Work with your partners to put the pieces together to create a cohesive program. Documenting logistics can serve as a playbook for program partners and participants. Logistical considerations may include the following:
Address barriers
Look at the barriers that your participants have outlined and work with your partners to identify solutions to overcome them. Solutions will include a combination of education and encouragement strategies. Education can be used to emphasize the specific benefits of parks on individual health for those who do not believe that fulfilling of park prescriptions will benefit them. Encouragement can be used to emphasize the welcoming tendencies and terrain of parks to those with different abilities. Safety should be the first consideration for any type of Park Prescription program. If there are no parks perceived as safe by your population in your surroundings, work with your park agency partner to either identify other potential sites or mitigate the existing safety concerns.

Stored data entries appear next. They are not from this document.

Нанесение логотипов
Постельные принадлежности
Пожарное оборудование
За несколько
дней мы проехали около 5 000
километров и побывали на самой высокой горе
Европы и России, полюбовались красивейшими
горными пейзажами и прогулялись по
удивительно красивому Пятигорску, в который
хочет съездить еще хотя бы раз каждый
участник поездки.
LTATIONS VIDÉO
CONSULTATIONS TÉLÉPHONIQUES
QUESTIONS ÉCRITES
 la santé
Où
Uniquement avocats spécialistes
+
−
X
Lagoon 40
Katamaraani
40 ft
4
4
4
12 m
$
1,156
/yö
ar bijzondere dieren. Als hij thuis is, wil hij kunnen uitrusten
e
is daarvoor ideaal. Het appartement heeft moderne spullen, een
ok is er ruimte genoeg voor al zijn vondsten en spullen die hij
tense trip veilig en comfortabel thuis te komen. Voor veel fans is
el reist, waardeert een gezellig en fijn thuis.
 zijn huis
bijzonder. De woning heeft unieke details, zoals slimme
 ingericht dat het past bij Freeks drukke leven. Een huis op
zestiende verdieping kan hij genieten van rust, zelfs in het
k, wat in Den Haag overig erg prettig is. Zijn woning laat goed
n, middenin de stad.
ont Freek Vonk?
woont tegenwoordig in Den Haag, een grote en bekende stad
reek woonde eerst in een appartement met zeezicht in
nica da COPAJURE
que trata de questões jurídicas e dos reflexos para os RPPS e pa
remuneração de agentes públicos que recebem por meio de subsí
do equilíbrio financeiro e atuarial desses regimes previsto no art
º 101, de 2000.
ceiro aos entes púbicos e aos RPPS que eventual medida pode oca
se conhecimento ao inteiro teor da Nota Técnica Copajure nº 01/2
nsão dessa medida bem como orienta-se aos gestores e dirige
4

Identify roles and train staff
Identify the roles of your partners in the Park Prescription program. Who will prescribe parks to your population? Who will provide education to encourage them to fill their prescription? Who will lead activities when they are in the park? Who is tracking metrics? Because this is a community-built program with many different partners, it is important to ensure constant communication between partners so that the population being prescribed feels that it is a cohesive program. Some partners are naturally positioned to have specific roles within a Park Prescription program; E.g. park agencies are able to lead group activities in parks and public health practitioners are able to provide health education.

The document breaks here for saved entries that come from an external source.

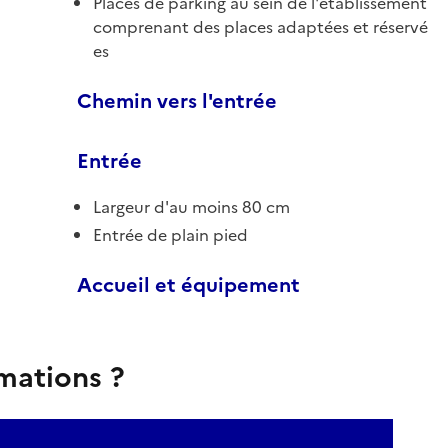
Places de parking au sein de l'établissement
comprenant des places adaptées et réservé
es
Chemin vers l'entrée
Entrée
Largeur d'au moins 80 cm
Entrée de plain pied
Accueil et équipement
rmations ?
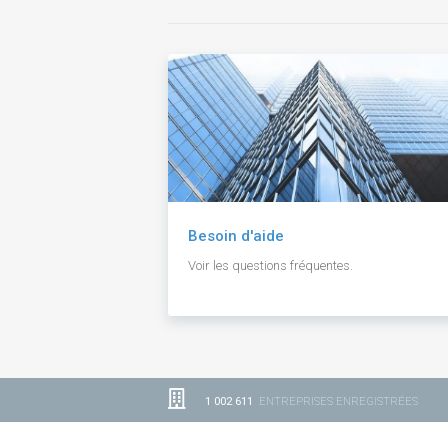
Besoin d'aide
Voir les questions fréquentes.
1 002 611
ENTREPRISES ENREGISTRÉES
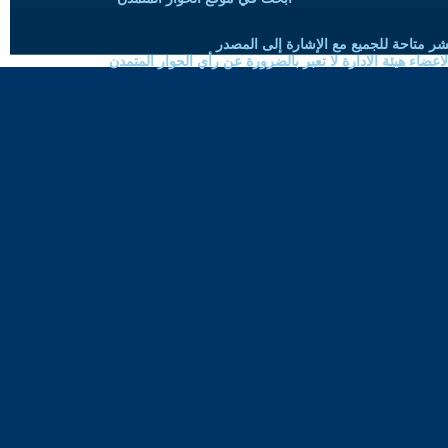
شر متاحة للجميع مع الإشارة إلى المصدر
ضاء هيئة الادارة لا تعبر بالضرورة عن رأي الحوار المتمدن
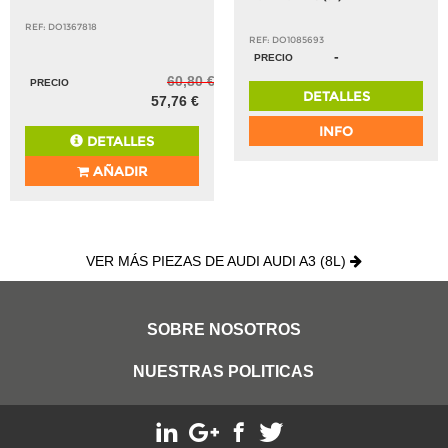
REF: DO1367818
REF: DO1085693
-
PRECIO
60,80 €
PRECIO
DETALLES
57,76 €
INFO
DETALLES
AÑADIR
VER MÁS PIEZAS DE AUDI AUDI A3 (8L)
SOBRE NOSOTROS
NUESTRAS POLITICAS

To carry out these roles well, it might be necessary to train and empower you and your partners to overcome challenges that might arise. The challenges that you and your partners might face may be that the participant is not able to make time to fill their prescription or does not see the value in this new approach. The challenges could also be that the participant feels uncomfortable in group settings or does know where the park is. Each participant will have their own set of interest and barriers, but general training can provide you and your partners valuable strategies to talk through many of them.
Articulate goals
Articulate the goals and priorities of your Park Prescriptions programs. It is likely that your partners and you will generate a long list of goals that you all want for this program: chronic disease prevention, physical activity education, park usage, education, affinity for parks, etc. However, it is important to prioritize a list to ensure that you are designing a program with tangible goals in mind. Are there some goals that are more critical to address than others? Are there three "quick wins" that can generate additional enthusiasm early in the program?

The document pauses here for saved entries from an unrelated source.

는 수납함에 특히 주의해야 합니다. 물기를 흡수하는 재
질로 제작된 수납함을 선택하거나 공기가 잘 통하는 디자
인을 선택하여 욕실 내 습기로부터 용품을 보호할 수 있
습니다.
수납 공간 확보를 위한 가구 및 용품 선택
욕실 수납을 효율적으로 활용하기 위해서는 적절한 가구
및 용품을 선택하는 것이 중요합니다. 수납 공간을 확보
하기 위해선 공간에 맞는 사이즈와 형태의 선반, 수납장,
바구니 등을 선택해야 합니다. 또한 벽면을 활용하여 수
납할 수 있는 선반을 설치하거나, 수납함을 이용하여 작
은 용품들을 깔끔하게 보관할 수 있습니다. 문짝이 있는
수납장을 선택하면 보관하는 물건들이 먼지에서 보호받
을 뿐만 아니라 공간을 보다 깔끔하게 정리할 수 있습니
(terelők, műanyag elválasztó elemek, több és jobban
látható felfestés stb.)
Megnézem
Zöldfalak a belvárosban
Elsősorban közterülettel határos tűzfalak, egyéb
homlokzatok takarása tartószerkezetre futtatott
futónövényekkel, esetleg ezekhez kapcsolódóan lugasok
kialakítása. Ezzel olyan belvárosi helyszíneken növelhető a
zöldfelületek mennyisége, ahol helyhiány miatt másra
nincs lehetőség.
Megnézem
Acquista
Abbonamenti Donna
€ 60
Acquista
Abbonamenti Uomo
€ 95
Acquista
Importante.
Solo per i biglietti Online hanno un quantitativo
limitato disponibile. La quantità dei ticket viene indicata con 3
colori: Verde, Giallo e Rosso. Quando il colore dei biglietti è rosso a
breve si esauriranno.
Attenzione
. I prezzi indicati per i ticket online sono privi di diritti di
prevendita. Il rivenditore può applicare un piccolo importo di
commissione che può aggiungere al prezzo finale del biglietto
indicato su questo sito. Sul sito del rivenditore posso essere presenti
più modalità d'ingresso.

Once you and your partners have settled on the goals of the program, integrate the metrics collection into the workflow. If one of the goals is to increase physical activity for participants, who will be making sure that this goal is met? How will they make sure that this goal is met? It is possible to spread the metrics collection tasks among a few different partners at different stages of the intervention?
Identify resources
Find the resources to implement the program. In this case, resources refer to funding and staff time. Will volunteers, staff, and others need to be trained to implement the program? Ideally, your partners will be able to provide in-kind donations of staff time to fulfill their roles within the Park Prescription program, such as leading park activities. As with any program, finding funding is an uphill battle, but not all programs need an injection of funding to start. List out the types of materials that you would need to use funding for and ask your partners if they know how to get them through in-kind support.
Communications
Is there a plan for communicating important program information to participants, staff, partners, etc.? How will the program be marketed? How will results be shared and which whom?